What the exercise asks: Reproduce the listing that follows character for character, excluding its pictures.

Available records:

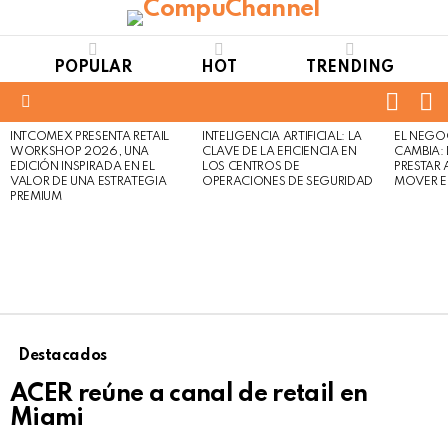
POPULAR
HOT
TRENDING
FOLL
S
US
Menu
INTCOMEX PRESENTA RETAIL
INTELIGENCIA ARTIFICIAL: LA
EL NEGO
LATEST
WORKSHOP 2026, UNA
CLAVE DE LA EFICIENCIA EN
CAMBIA:
STORIES
EDICIÓN INSPIRADA EN EL
LOS CENTROS DE
PRESTAR
VALOR DE UNA ESTRATEGIA
OPERACIONES DE SEGURIDAD
MOVER E
PREMIUM
Destacados
ACER reúne a canal de retail en
Miami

Reply:
POPULAR
HOT
TRENDING
FOLL
S
US
Menu
INTCOMEX PRESENTA RETAIL
INTELIGENCIA ARTIFICIAL: LA
EL NEGO
LATEST
WORKSHOP 2026, UNA
CLAVE DE LA EFICIENCIA EN
CAMBIA:
STORIES
EDICIÓN INSPIRADA EN EL
LOS CENTROS DE
PRESTAR
VALOR DE UNA ESTRATEGIA
OPERACIONES DE SEGURIDAD
MOVER E
PREMIUM
Destacados
ACER reúne a canal de retail en
Miami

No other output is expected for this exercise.